Dans ce contexte, certains États du Nord‑Est expérimentent des outils plus ambitieux, comme les « climate super funds » (fonds abondés par l’industrie fossile pour financer des infrastructures résilientes) ou des programmes de rachat public de biens les plus exposés (managed retreat). Mais la couverture nationale reste lacunaire, et les besoins immenses.
2026 : une année charnière, ni crash ni euphorie
Pris dans son ensemble, le marché immobilier américain en 2026 ressemble moins à une bulle qui éclate qu’à une marée qui se retire lentement. Les prix nationaux stagnent ou progressent faiblement ; ajustés de l’inflation, ils reculent. Les ventes repartent légèrement à la hausse – +1,7 à +3 % en fin d’année selon les sources, pour un rythme annuel autour de 4,1 à 4,2 millions de transactions – mais restent bien en dessous des années 2010.
Les grandes villes de la Sun Belt (Austin, Phoenix, Tampa, Orlando, Dallas, Miami, Nashville) subissent surconstruction, hausse des coûts d’assurance et ralentissement migratoire, entraînant correction ou stagnation des prix, allongement des délais de vente et reprise du pouvoir des acheteurs, sans effondrement.
À l’inverse, les métropoles du Midwest et du Nord‑Est qui étaient restées en retrait avant la pandémie – Cleveland, Milwaukee, Hartford, Buffalo, Rochester, Providence, une partie des banlieues de New York et de Boston – se découvrent une nouvelle jeunesse. Les prix y montent plus vite que la moyenne, mais à partir de niveaux bien plus abordables. Beaucoup d’Américains y trouvent un compromis nouveau : un emploi, une vie urbaine acceptable, et un logement encore finançable sans s’endetter à vie.

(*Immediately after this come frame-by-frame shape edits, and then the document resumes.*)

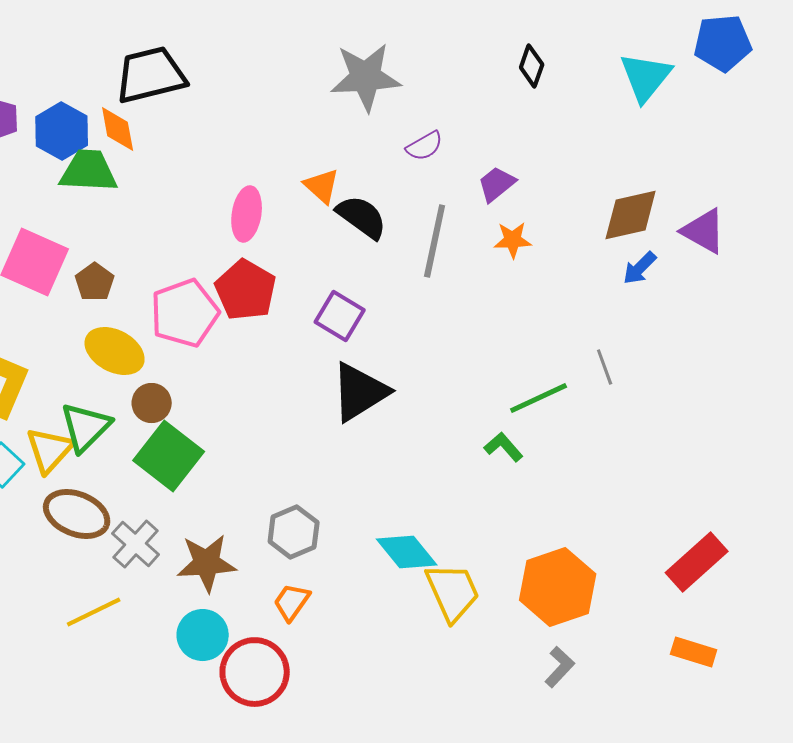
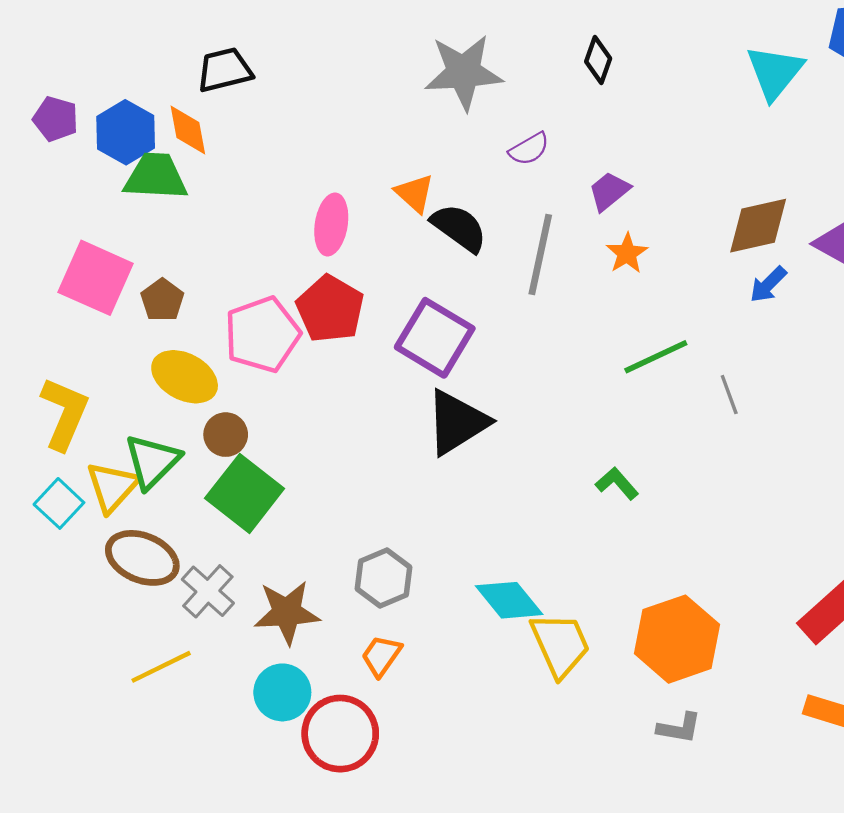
black diamond: (532, 66) -> (598, 60), moved
black trapezoid: (151, 75) -> (225, 70), size x0.7
orange star: (513, 240) -> (627, 253), turned -30
purple square: (340, 316) -> (435, 338), size x1.4
green line: (539, 398) -> (656, 357), moved
gray L-shape: (560, 667) -> (679, 728), turned 57

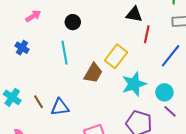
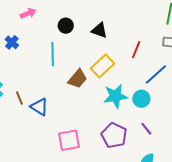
black triangle: (134, 14) -> (99, 30), moved
cyan circle: (164, 92) -> (141, 99), moved
blue triangle: (60, 107) -> (39, 107), turned 30

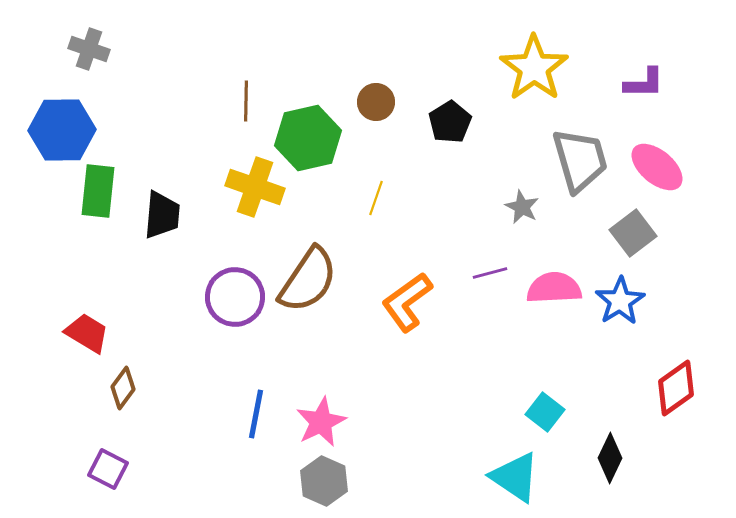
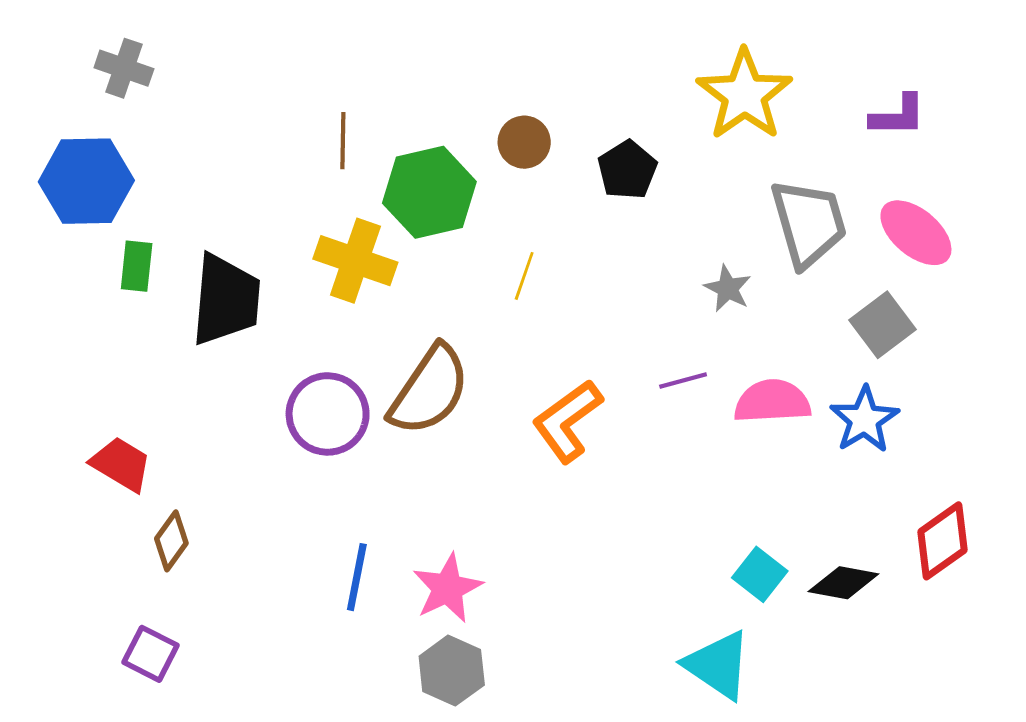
green rectangle: (98, 191) -> (137, 266), size x0.7
black trapezoid: (162, 215) -> (226, 300), size x1.4
black diamond: (610, 458) -> (843, 583), moved, turned 75

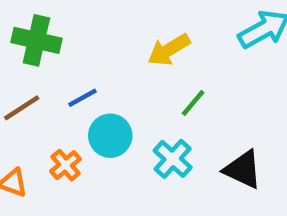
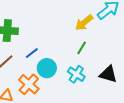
yellow arrow: (169, 50) -> (84, 23), moved
orange cross: (66, 165) -> (29, 84), size x1.5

La Sun Belt conserve ses atouts (climat doux, fiscalité légère, emplois dynamiques) mais les investissements sans discernement ne sont plus gagnants. Désormais, le risque climatique, la qualité de la construction, le marché du travail local, l’urbanisme et la démographie sont des critères déterminants.
Pour les ménages, 2026 marque le début d’une phase où le marché cesse d’être totalement à sens unique. Les acheteurs mieux préparés, disposant d’un apport solide et d’une bonne lecture des dynamiques locales, peuvent à nouveau négocier, surtout dans de nombreuses villes de la Sun Belt en phase de correction. Les vendeurs, eux, doivent réapprendre à ajuster leurs attentes, après des années où presque tout se vendait au‑dessus du prix affiché. Et pour les pouvoirs publics, l’urgence reste d’attaquer frontalement le cœur de la crise : la pénurie de logements abordables, plus que la volatilité des prix.
Le « Great Housing Reset » ne sera ni spectaculaire ni rapide. Mais il commence bien en 2026, sur une ligne de fracture très visible entre grandes villes et Sun Belt.